Actuellement - novembre 2005

La directive est actuellement en discussion au sein du Parlement qui s’en est saisi. Evelyne Gebhardt (PSE, Allemagne) est chargée de présenter au Parlement un rapport complet. Elle a présenté, le 24 mai dernier, à la commission du marché intérieur et de la protection des consommateurs du Parlement européen, la deuxième partie de son rapport sur la proposition de directive services. La commission marché intérieur du Parlement européen a adopté, le 22 novembre dernier par 25 oui, 10 non, 5 abstentions, son rapport sur la proposition de directive services.

La 1e partie du rapport propose l’exclusion des services d’intérêt général, le remplacement du principe du pays d’origine par la reconnaissance mutuelle pour les prestations transfrontalières, l’introduction du principe du pays de destination pour certains services. Les propositions contenues dans la deuxième partie vont dans le même sens. Elles prévoient le renforcement du rôle du guichet unique destiné à faciliter les démarches administratives, qui serait étendu aux entreprises désireuses d’offrir temporairement leurs services dans un État-membre donné. Il devrait être pleinement opérationnel, au plus tard, quatre ans après l’entrée en vigueur de la directive, l’augmentation de la compétence des États-membres de destination en matière de régime d’autorisation. Ceux-ci n’auraient plus à justifier leurs régimes d’autorisation, ils pourraient révoquer une autorisation et les entreprises devraient avoir obtenu une réponse pour entamer leurs activités. Le remplacement du principe de la « liste noire » des exigences que les États-membres seraient tenus d’abolir immédiatement par l’autorisation pour les États-membres à demander aux entreprises de prouver que leurs services répondent à un besoin économique.
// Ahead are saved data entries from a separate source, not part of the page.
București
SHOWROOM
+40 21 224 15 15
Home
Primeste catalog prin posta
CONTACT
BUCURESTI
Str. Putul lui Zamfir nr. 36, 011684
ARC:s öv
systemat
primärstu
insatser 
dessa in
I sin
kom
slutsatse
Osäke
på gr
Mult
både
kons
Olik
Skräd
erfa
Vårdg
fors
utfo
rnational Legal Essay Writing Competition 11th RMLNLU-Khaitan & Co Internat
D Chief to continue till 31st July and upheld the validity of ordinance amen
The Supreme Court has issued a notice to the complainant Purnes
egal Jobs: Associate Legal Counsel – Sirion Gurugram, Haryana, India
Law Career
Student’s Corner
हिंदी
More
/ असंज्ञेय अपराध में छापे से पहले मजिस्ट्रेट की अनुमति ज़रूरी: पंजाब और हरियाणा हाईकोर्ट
Le raccourcissement de la « liste grise » des exigences nationales devant être évaluées et éventuellement supprimées si elles sont jugées discriminatoires, non justifiées par des motifs d’intérêt public ou non proportionnées, et une période transitoire minimum de quatre ans. Les États-membres seraient aussi autorisés à limiter les points de vente autorisés dans une région, à fixer des tarifs maximum ou minimum, interdire la vente à perte, le respect des directives sectorielles. Les amendements sont accompagnés de considérant justifiant les modifications proposées.

Par ailleurs, Evelyne Gebhardt, soutient que le principe du pays d’origine est en contradiction avec l’article 50 du traité CE selon lequel le prestataire étranger doit être soumis au même traitement que les ressortissants du pays de prestation, que la liste des services couverts par la directive est indicative et non exhaustive.
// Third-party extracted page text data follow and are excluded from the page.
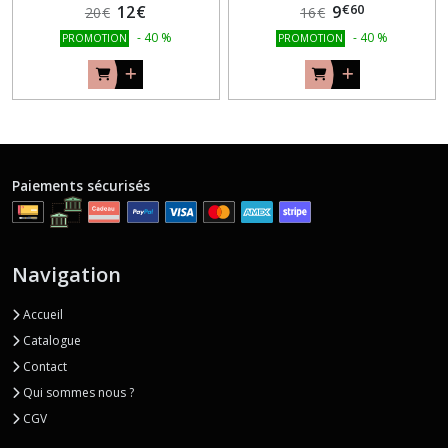
€
60
12
€
9
20
€
16
€
-
40
%
-
40
%
PROMOTION
PROMOTION
Paiements sécurisés
Navigation
Accueil
Catalogue
Contact
Qui sommes nous ?
CGV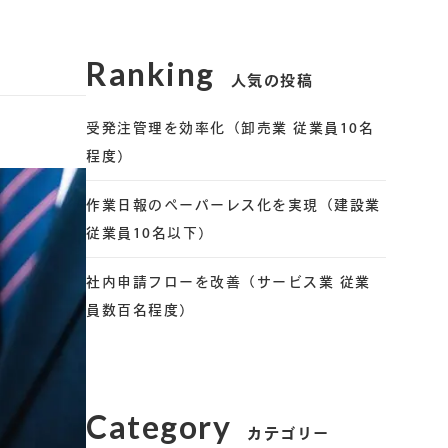
Ranking
人気の投稿
受発注管理を効率化（卸売業 従業員10名
程度）
作業日報のペーパーレス化を実現（建設業
従業員10名以下）
社内申請フローを改善（サービス業 従業
員数百名程度）
Category
カテゴリー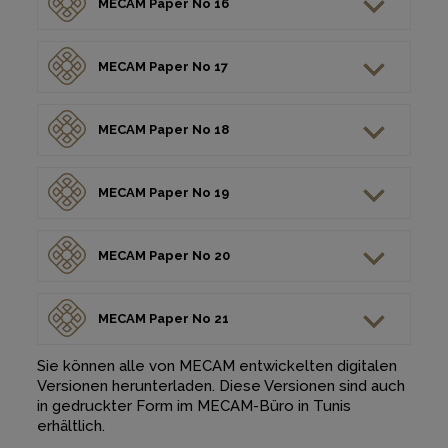
MECAM Paper No 16
MECAM Paper No 17
MECAM Paper No 18
MECAM Paper No 19
MECAM Paper No 20
MECAM Paper No 21
Sie können alle von MECAM entwickelten digitalen
Versionen herunterladen. Diese Versionen sind auch
in gedruckter Form im MECAM-Büro in Tunis
erhältlich.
Cependant, malgré les efforts de E. Gebhardt, rapporteur du projet, les députés ont refusé d’exclure les services d’intérêt économique général (SIEG) du champ d’application de la directive. Le principe de l’inclusion des SIEG comporte, toutefois, plusieurs dérogations, jeux de hasard, services audiovisuels, professions et activités liées à l’exercice de l’autorité, services de santé. D’une manière générale, les SIEG échappent au principe du pays d’origine (article 16) et à la procédure d’évaluation (article 14 et 15). Le principe du pays d’origine (PPO), défendu par la droite, a été maintenu, mais des conditions particulières d’ordre public, de sécurité, de protection de l’environnement ou de la santé pourront être requises par l’État de destination pour l’exercice d’une activité de service.

L’inclusion des SIEG est passée à deux voix près, ce qui permet à certains d’espérer que le vote en plénière (janvier 2006) pourra être différent. Pour sa part, E. Gebhardt s’est abstenue de voter car elle estime que la définition du principe du pays d’origine retenue crée une insécurité juridique, et dans l’espoir de maintenir la porte ouverte pour de futures négociations d’ici la séance plénière du Parlement prévue pour janvier 2006.

Tandis que la directive suit le processus communautaire réglementaire, des organisations de la société civile se mobiliser jugeant qu’elle constitue une réelle menace pour les services publics et le droit du travail. A Bruxelles, au printemps dernier, une séance de travail sur la directive avait précédé une marche de protestation. Actuellement, les organisations syndicales et citoyennes françaises se rassemblent pour participer à cette dynamique et faire entendre la voix des citoyens aux députés européens.